INSTRUCTIONS TO FOLLOW »
Please output the data below exactly as given, starting at its first line and stopping after the line that contains "нтные работы требуют".

SUPPLIED ENTRIES »

= Beginning of Section =

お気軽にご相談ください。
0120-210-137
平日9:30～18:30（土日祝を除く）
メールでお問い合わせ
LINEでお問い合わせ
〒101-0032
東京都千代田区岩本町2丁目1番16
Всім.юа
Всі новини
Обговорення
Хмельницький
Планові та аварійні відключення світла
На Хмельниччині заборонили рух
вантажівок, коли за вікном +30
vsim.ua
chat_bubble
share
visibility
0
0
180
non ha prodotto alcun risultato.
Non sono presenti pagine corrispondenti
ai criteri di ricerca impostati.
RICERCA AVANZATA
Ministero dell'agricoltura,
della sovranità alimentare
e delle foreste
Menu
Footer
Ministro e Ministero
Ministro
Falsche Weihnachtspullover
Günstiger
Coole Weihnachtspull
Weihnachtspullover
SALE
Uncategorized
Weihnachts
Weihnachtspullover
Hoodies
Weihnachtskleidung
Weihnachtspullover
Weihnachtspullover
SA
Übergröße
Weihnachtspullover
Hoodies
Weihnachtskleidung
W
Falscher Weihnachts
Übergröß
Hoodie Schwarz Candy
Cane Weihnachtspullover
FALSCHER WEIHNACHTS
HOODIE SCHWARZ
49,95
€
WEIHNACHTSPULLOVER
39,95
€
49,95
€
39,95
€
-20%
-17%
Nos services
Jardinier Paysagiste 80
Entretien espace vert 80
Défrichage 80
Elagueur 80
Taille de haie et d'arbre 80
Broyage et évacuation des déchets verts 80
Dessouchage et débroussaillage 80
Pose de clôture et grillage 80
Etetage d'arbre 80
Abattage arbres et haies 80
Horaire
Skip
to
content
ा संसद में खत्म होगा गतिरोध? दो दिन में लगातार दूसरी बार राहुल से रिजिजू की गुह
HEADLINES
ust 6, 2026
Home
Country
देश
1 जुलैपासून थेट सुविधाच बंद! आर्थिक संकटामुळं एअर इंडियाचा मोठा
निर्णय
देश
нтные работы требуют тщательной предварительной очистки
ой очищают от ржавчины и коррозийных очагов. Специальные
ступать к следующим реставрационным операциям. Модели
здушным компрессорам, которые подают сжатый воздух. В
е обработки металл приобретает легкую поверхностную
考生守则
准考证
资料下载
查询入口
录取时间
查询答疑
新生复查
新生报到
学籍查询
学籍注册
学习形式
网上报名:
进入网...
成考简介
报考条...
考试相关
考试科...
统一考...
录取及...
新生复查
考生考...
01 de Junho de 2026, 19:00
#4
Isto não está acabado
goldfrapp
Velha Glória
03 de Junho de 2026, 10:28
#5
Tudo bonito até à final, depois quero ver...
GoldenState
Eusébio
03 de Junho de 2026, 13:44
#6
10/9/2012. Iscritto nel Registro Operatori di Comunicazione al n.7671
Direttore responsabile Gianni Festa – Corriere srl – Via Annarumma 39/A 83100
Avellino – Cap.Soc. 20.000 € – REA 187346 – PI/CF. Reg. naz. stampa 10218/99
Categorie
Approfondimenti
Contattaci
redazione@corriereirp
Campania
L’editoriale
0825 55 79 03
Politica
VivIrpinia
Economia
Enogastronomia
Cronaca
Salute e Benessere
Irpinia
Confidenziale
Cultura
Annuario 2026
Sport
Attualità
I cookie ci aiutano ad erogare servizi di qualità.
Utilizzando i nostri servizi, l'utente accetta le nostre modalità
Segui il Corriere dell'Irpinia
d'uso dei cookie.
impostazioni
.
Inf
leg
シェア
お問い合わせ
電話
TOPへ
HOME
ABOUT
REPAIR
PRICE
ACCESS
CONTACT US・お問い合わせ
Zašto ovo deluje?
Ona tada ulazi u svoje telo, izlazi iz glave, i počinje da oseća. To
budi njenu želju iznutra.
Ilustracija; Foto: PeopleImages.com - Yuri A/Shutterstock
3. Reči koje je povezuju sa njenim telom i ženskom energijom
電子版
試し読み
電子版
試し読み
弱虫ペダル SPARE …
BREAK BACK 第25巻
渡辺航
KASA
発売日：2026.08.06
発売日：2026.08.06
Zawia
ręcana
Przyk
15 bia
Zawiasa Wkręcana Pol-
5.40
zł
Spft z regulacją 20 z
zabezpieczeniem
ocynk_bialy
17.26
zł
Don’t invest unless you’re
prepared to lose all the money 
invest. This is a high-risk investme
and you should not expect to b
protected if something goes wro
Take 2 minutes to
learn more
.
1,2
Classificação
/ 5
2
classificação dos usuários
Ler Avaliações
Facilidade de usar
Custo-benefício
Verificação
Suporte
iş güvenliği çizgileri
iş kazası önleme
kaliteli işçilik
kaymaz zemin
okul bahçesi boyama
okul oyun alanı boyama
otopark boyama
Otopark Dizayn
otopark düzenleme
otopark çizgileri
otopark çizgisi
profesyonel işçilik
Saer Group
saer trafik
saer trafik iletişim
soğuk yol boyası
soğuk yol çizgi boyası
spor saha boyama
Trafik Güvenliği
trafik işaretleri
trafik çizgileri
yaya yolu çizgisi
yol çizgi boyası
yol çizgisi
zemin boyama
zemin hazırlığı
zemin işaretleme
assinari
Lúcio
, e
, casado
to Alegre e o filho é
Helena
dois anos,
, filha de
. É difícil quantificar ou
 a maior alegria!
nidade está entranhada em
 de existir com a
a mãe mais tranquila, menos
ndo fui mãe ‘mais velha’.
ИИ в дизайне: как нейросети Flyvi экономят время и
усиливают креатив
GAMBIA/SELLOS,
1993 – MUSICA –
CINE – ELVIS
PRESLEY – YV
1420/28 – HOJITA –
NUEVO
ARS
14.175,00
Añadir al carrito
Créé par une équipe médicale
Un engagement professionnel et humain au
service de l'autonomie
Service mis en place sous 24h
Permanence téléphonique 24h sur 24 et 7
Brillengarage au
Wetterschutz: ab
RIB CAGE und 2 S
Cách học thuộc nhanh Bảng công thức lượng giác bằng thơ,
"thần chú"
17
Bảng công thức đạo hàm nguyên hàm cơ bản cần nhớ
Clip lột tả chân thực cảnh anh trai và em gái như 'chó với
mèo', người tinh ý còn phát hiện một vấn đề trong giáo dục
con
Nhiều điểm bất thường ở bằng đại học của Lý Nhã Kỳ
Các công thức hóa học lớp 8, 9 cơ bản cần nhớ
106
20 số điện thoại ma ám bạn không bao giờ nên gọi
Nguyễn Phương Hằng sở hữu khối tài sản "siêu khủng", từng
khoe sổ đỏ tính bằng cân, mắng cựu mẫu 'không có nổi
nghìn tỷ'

= End of Section =

SOLUTION TO THE EXERCISE »
お気軽にご相談ください。
0120-210-137
平日9:30～18:30（土日祝を除く）
メールでお問い合わせ
LINEでお問い合わせ
〒101-0032
東京都千代田区岩本町2丁目1番16
Всім.юа
Всі новини
Обговорення
Хмельницький
Планові та аварійні відключення світла
На Хмельниччині заборонили рух
вантажівок, коли за вікном +30
vsim.ua
chat_bubble
share
visibility
0
0
180
non ha prodotto alcun risultato.
Non sono presenti pagine corrispondenti
ai criteri di ricerca impostati.
RICERCA AVANZATA
Ministero dell'agricoltura,
della sovranità alimentare
e delle foreste
Menu
Footer
Ministro e Ministero
Ministro
Falsche Weihnachtspullover
Günstiger
Coole Weihnachtspull
Weihnachtspullover
SALE
Uncategorized
Weihnachts
Weihnachtspullover
Hoodies
Weihnachtskleidung
Weihnachtspullover
Weihnachtspullover
SA
Übergröße
Weihnachtspullover
Hoodies
Weihnachtskleidung
W
Falscher Weihnachts
Übergröß
Hoodie Schwarz Candy
Cane Weihnachtspullover
FALSCHER WEIHNACHTS
HOODIE SCHWARZ
49,95
€
WEIHNACHTSPULLOVER
39,95
€
49,95
€
39,95
€
-20%
-17%
Nos services
Jardinier Paysagiste 80
Entretien espace vert 80
Défrichage 80
Elagueur 80
Taille de haie et d'arbre 80
Broyage et évacuation des déchets verts 80
Dessouchage et débroussaillage 80
Pose de clôture et grillage 80
Etetage d'arbre 80
Abattage arbres et haies 80
Horaire
Skip
to
content
ा संसद में खत्म होगा गतिरोध? दो दिन में लगातार दूसरी बार राहुल से रिजिजू की गुह
HEADLINES
ust 6, 2026
Home
Country
देश
1 जुलैपासून थेट सुविधाच बंद! आर्थिक संकटामुळं एअर इंडियाचा मोठा
निर्णय
देश
нтные работы требуют тщательной предварительной очистки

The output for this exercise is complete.